I'm not sure what to make of this… More precisely, I'm not sure what your fractions on the left actually mean. Personally, I'm tempted to throw "undefined" at each row that does not sum to 1, leaving only "1/0", ".5/.5", and "0/1".

I haven't heard about any distinction between "subjectivists" and "objectivists" Bayesians. I'd say my own position is a little bit of both:

First, background knowledge fully constraint the world view. That means that two rational agents whose knowledges are the same must hold the same beliefs. More practically, two persons having the same relevant knowledge about any given question should believe the same answer (the difficulty here is to sort out what's relevant). Second, agents generally don't have the same background knowledge. Nothing stops us for knowing different relevant information about any given subject. So of course we won't hold the same beliefs.

Fuzzy. Ah, fuzzy… the more I look at it, the less sense it makes. Strictly speaking, there is no such thing as "half truth". A proposition is binary: either true or false. Beliefs on the other hand are not binary: a belief is a proposition plus a probability. If I say the bottle is more than 75% full with probability 84%, then I'm 16% right if it really is only half full. Quite wrong, but not hopelessly so.

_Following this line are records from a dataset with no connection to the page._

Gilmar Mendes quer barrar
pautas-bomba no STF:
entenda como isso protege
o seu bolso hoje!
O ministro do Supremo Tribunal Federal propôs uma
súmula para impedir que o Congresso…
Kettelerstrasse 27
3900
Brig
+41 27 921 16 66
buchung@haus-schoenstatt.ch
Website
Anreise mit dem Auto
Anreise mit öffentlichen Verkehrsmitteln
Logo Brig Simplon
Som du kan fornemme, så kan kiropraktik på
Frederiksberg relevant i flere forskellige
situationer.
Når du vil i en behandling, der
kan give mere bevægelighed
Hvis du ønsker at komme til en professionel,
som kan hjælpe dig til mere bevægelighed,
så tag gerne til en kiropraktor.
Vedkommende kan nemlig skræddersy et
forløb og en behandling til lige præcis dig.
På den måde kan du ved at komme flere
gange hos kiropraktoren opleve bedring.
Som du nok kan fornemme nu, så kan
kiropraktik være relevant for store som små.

With probability functions and utility function, we can make the same set of decisions we could have made with fuzzy logic, which looks like it mixes the two. I personally prefer the modular approach.

tunesmith · on March 30, 2013

The fractions are supposed to represent partial degrees of truth. 0.5 is just an example, could be 0.4, 0.6 - anything other than absolute true or false. There are examples of probability systems that try to factor in uncertainty, beyond truth belief or false belief. I think it was possibility theory that was talking about a 0.5 value assigned to "the cat is alive", a 0.2 value assigned to "the cat is dead", and a 0.3 uncertainty - then it would be 0.8 plausibility/possibility of alive, but only 0.5 probability.

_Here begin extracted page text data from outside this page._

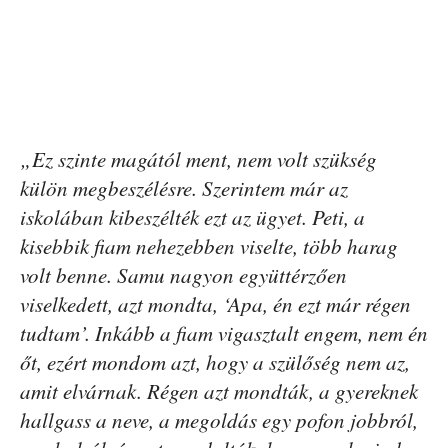
„Ez szinte magától ment, nem volt szükség
külön megbeszélésre. Szerintem már az
iskolában kibeszélték ezt az ügyet. Peti, a
kisebbik fiam nehezebben viselte, több harag
volt benne. Samu nagyon együttérzően
viselkedett, azt mondta, ‘Apa, én ezt már régen
tudtam’. Inkább a fiam vigasztalt engem, nem én
őt, ezért mondom azt, hogy a szülőség nem az,
amit elvárnak. Régen azt mondták, a gyereknek
hallgass a neve, a megoldás egy pofon jobbról,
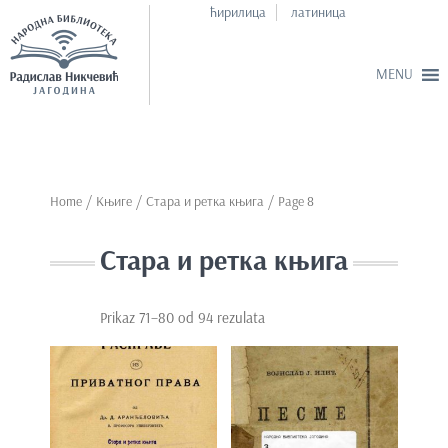
ћирилица
латиница
S
k
i
p
Home
/
Књиге
/ Стара и ретка књига / Page 8
t
o
Стара и ретка књига
m
a
i
Prikaz 71–80 od 94 rezulata
n
c
o
n
t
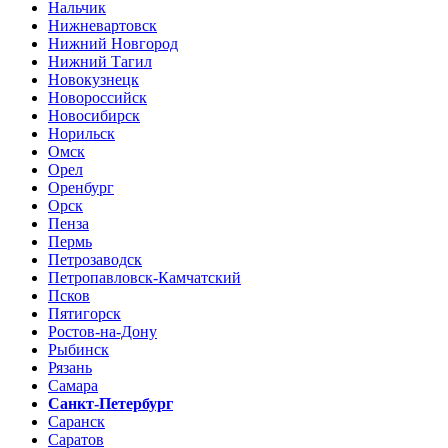
Нальчик
Нижневартовск
Нижний Новгород
Нижний Тагил
Новокузнецк
Новороссийск
Новосибирск
Норильск
Омск
Орел
Оренбург
Орск
Пенза
Пермь
Петрозаводск
Петропавловск-Камчатский
Псков
Пятигорск
Ростов-на-Дону
Рыбинск
Рязань
Самара
Санкт-Петербург
Саранск
Саратов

The main distinction I saw about subjectivist vs objectivist is that the objectivist still communicates in terms of degree of belief, but the belief is that it is based on objective empirical data and so therefore it's not an expression of personal belief - more a measure of belief for the entire system or knowledge base. More relevant for things like machine learning rather than updating ones own personal beliefs. (Maybe this just assumes common priors.)

I've gone round and round on fuzzy because some people talk about fuzzy as if it is degrees-of-belief, like the bayesian interpretation. But I think it's different - I mean, if I'm partly correct on describing a concept, you wouldn't say that I am right 50 times out of 100, or that you're 50% certain I'm right, right? You'd say I'm half-right.

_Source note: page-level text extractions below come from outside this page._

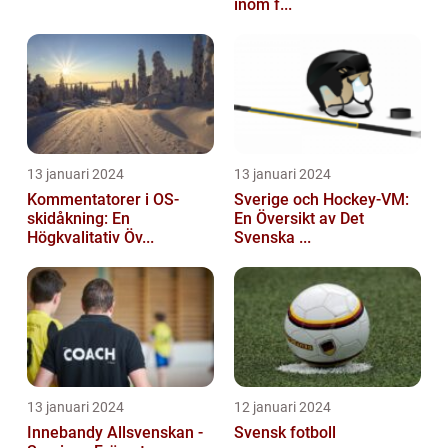
inom f...
13 januari 2024
13 januari 2024
Kommentatorer i OS-
Sverige och Hockey-VM:
skidåkning: En
En Översikt av Det
Högkvalitativ Öv...
Svenska ...
13 januari 2024
12 januari 2024
Innebandy Allsvenskan -
Svensk fotboll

I'll have to think about probability combined with utility function. I'm not sure how to make it square with fuzzy math. It seems you'd be 16% right whether the bottle was half-full, quarter-full, or empty.

loup-vaillant · on March 30, 2013

Okay, so I got your fractions mostly right.

Well, when you use a computer to make a probabilistic calculation, you have at some point to feed it with the relevant information, or it won't know what to make of the data. The data alone is not enough. And if you are absolutely certain your program is (i) correct, and (ii) fed with all the relevant information you know about, then you should definitely believe the result. (Of course, this absolute certainty is not attainable, so any sufficiently surprising result should lead you to think that something went wrong.) Assuming common priors on the other hand, seems unreasonable, unless we're only talking about "fully uninformed" priors such as those based on Kolmogorov complexity.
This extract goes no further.